It is important to note that this conflict is not entirely on the part of the male members of the party. Throughout the history of the women’s movement in Russia, there were internal struggles over the definitions and goals of what women wanted and what they should have. Two clear examples of the different viewpoints of women at this time is how various camps felt about Russian involvement in WWI and the role of feminism in the newly forming soviet government. In The Women’s Liberation Movement in Russia: Feminism, Nihilism, and Bolshevism 1860-1930 Richard Stites traces these divisions in the philosophies of these three perspectives formed within the Women’s Movement during this time. Bolshevism held that through the party and the attainment of class equality, women would naturally become equal, so wasting any time on specific women issues was an unnecessary use of resources. They were also in favor of nationalism, patriotism, and remaining in the war. Feminists felt that the soviet government could be a vehicle for granting women equality, was just as important as dealing with issues concerning the labor movements and peasantry, and all these relations need to be redefined during this transition: but the women question could never be secondary. They were traditionally anti-war and this was another source of contention against them going into the 1917 Revolutions. Once again, this demonstrates that during a time of social revolution there are many factors to be considered. Not all members that might be identified as the same class have the same needs or priorities, and that other classes, in particular women, can contain a radical consciousness as advanced if not more so than workers or the party.
Revolution affects everyone differently
Born in 1872 to a government official, Vera Figner set about her studies to become a doctor’s assistant and was not drawn into revolutionary movements on her own steam. It was actually her younger sister, Lidiya that became involved with the Fritsch Group later to form the center of the All-Russian Social Revolutionary Organization. Because of her sister’s imprisonments, Vera made the decision to leave her husband and return to Russia from Zurich. Although, she did view her marriage as more of a tool to leave her autocratic father rather than a profound love of the concept itself.16 However, for her revolutionary activity and involvement in a plot to assassinate Tsar Alexander in 1883 she was imprisoned for twenty-two years. By the time of her release, the period of revolutions in Russia had begun. Because of her status as an ‘old revolutionary’, she was not forced to really choose sides between the Bolsheviks and the Mensheviks but she was not really given much of a position of authority either. Her investment in the revolution cannot be denied, but ultimately she did not find it to be the source of equality that she had hoped for while sitting all those years in her cell.
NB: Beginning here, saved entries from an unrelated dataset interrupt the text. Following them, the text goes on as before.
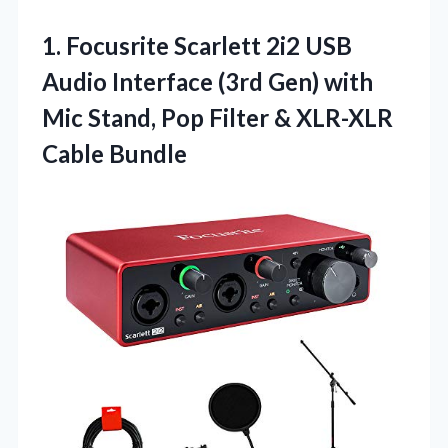
1. Focusrite Scarlett 2i2 USB
Audio Interface (3rd Gen) with
Mic Stand, Pop Filter
& XLR-XLR
Cable Bundle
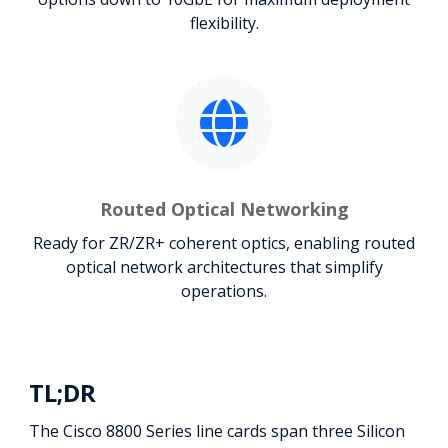
flexibility.
Routed Optical Networking
Ready for ZR/ZR+ coherent optics, enabling routed
optical network architectures that simplify
operations.
TL;DR
The Cisco 8800 Series line cards span three Silicon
Alexandra Kollontai was born in St. Petersburg on March 9, 1872 to Mikhail Domontovich, a Russian army officer and Alexandra Masalin-Mravinsky, who was a half-Russian daughter of a somewhat wealthy Finnish lumber dealer. (Stites, 246) Through out her childhood education, Kollontai showed a rebellious nature exemplified by her own words, “from childhood I brought my mother a good deal of trouble and woe by my determination ‘not to live like others’.”17 (Stites, 247) She attended school and was mentored by Mariya Strakhova. She was sent abroad to delay her marriage to Vladimir Kollontai, and while in Berlin unearthed The Communist Manifesto in a bookstore. Vladimir Kollontai was an engineer at Kronholm Works in Narva and while Alexandra was appalled at the conditions she witnessed at the industrial park he worked above, he seemed unconcerned. Five years after her marriage to Vladimir she left him to pursue her independence. At 26, she went to the Zurich University to study economics and wrote The Life of the Finnish Workers “a typical Marxist study of a ‘backward’ society rapidly undergoing capitalist development.” (Stites, 249) Alexandra Kollontai has been quoted as saying her life work was the ‘emancipation of women’ but her philosophy was that this was to be achieved through the focus of the party. This belief began around 1905-1906; she also thought that a separate ‘women’s question’ and feminism outside the party detracted from party membership. A Menshevik until 1914, by 1919, she was appointed by Lenin along with Inessa Armand to establish the Zhendotdel. She was involved in the administration of this, the first government department for women by women in the world, until it was shut down in 1930 when many of the initial soviet progressive programs were ended. Even though there was a drastic shift in party objectives following 1930, Kollontai went on to serve as a USSR Ambassador to Sweden in 1943.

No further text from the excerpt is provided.